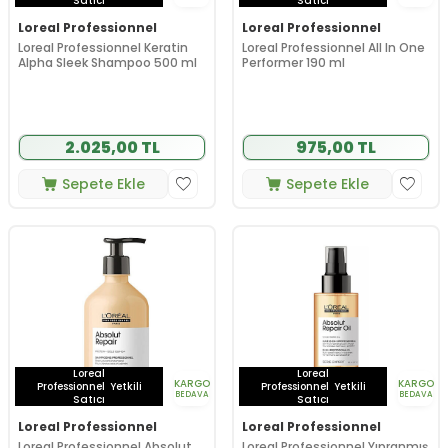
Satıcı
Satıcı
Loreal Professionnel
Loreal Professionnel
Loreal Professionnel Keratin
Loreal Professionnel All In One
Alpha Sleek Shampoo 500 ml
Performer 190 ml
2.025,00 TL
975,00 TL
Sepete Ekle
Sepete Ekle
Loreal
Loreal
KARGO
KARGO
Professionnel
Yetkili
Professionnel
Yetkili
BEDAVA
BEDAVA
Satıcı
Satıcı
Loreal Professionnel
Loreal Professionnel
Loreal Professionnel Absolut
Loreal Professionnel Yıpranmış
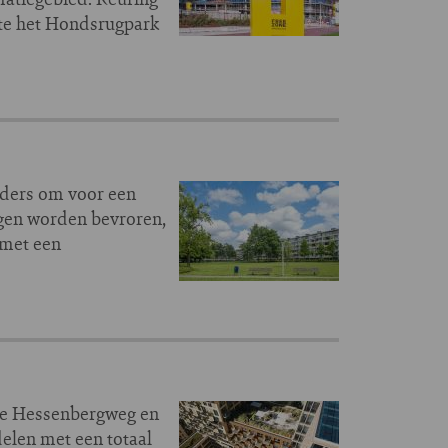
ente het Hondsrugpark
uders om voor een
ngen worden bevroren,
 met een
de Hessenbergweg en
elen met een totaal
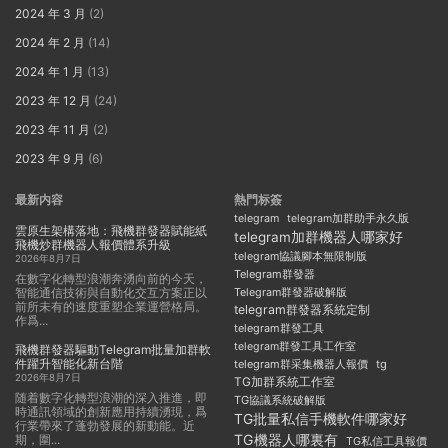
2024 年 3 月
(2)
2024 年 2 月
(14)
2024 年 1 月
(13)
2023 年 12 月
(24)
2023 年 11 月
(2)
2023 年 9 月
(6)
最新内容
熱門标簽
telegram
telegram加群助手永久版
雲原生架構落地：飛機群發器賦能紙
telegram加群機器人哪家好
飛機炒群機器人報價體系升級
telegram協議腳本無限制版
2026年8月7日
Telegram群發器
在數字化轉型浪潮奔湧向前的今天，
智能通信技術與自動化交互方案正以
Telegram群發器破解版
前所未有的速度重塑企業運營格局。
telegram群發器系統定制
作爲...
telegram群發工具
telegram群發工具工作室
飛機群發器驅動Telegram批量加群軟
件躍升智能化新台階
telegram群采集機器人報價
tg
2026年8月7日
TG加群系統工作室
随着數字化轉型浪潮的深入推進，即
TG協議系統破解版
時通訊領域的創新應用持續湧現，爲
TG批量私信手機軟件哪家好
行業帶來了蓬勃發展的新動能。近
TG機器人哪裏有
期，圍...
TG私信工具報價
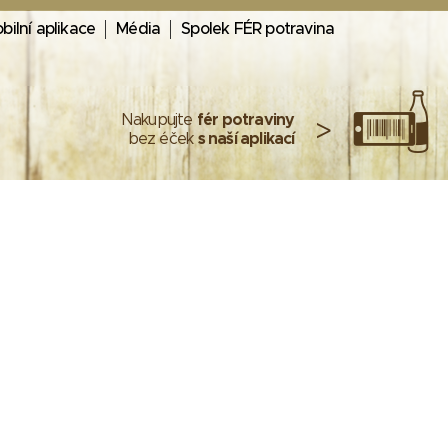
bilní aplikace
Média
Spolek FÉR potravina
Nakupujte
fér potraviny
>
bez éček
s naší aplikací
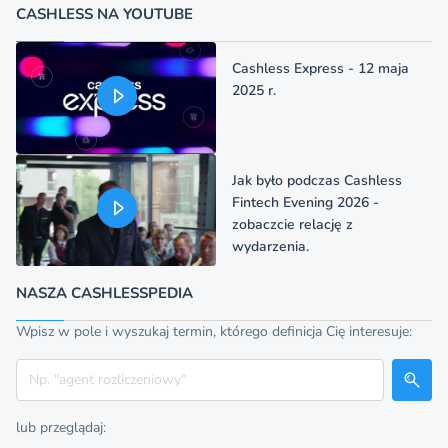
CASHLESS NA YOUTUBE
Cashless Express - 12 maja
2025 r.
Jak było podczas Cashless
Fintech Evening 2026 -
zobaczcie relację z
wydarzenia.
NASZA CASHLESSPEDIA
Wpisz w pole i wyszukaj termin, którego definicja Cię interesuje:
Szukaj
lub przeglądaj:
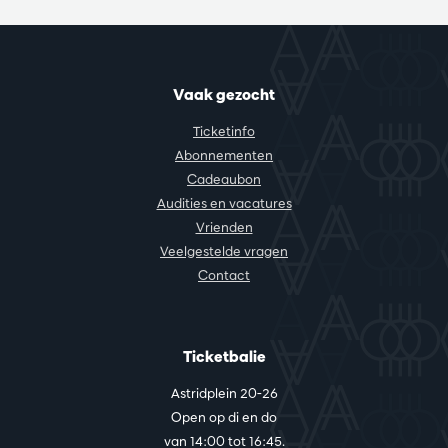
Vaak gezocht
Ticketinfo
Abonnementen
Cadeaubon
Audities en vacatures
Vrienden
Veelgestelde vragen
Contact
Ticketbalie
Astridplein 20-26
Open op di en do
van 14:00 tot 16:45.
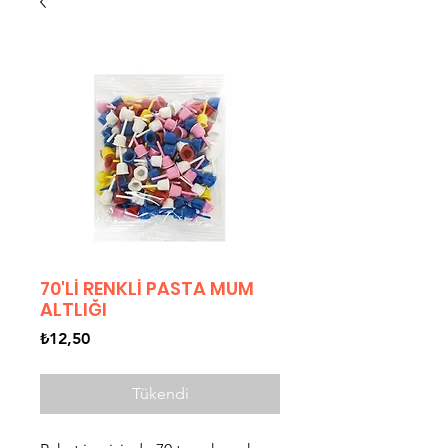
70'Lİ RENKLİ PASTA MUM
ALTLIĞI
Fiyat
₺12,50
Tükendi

#### [Work instructions]
Repeat, without pictures, exactly the lines of the data above from the one containing "de Hessenbergweg en" through the one containing "Open op di en do", including both and adding nothing.

#### [Solution to this problem]
de Hessenbergweg en
elen met een totaal
2024 年 3 月
(2)
2024 年 2 月
(14)
2024 年 1 月
(13)
2023 年 12 月
(24)
2023 年 11 月
(2)
2023 年 9 月
(6)
最新内容
熱門标簽
telegram
telegram加群助手永久版
雲原生架構落地：飛機群發器賦能紙
telegram加群機器人哪家好
飛機炒群機器人報價體系升級
telegram協議腳本無限制版
2026年8月7日
Telegram群發器
在數字化轉型浪潮奔湧向前的今天，
智能通信技術與自動化交互方案正以
Telegram群發器破解版
前所未有的速度重塑企業運營格局。
telegram群發器系統定制
作爲...
telegram群發工具
telegram群發工具工作室
飛機群發器驅動Telegram批量加群軟
件躍升智能化新台階
telegram群采集機器人報價
tg
2026年8月7日
TG加群系統工作室
随着數字化轉型浪潮的深入推進，即
TG協議系統破解版
時通訊領域的創新應用持續湧現，爲
TG批量私信手機軟件哪家好
行業帶來了蓬勃發展的新動能。近
TG機器人哪裏有
期，圍...
TG私信工具報價
bilní aplikace
Média
Spolek FÉR potravina
Nakupujte
fér potraviny
>
bez éček
s naší aplikací
CASHLESS NA YOUTUBE
Cashless Express - 12 maja
2025 r.
Jak było podczas Cashless
Fintech Evening 2026 -
zobaczcie relację z
wydarzenia.
NASZA CASHLESSPEDIA
Wpisz w pole i wyszukaj termin, którego definicja Cię interesuje:
Szukaj
lub przeglądaj:
Vaak gezocht
Ticketinfo
Abonnementen
Cadeaubon
Audities en vacatures
Vrienden
Veelgestelde vragen
Contact
Ticketbalie
Astridplein 20-26
Open op di en do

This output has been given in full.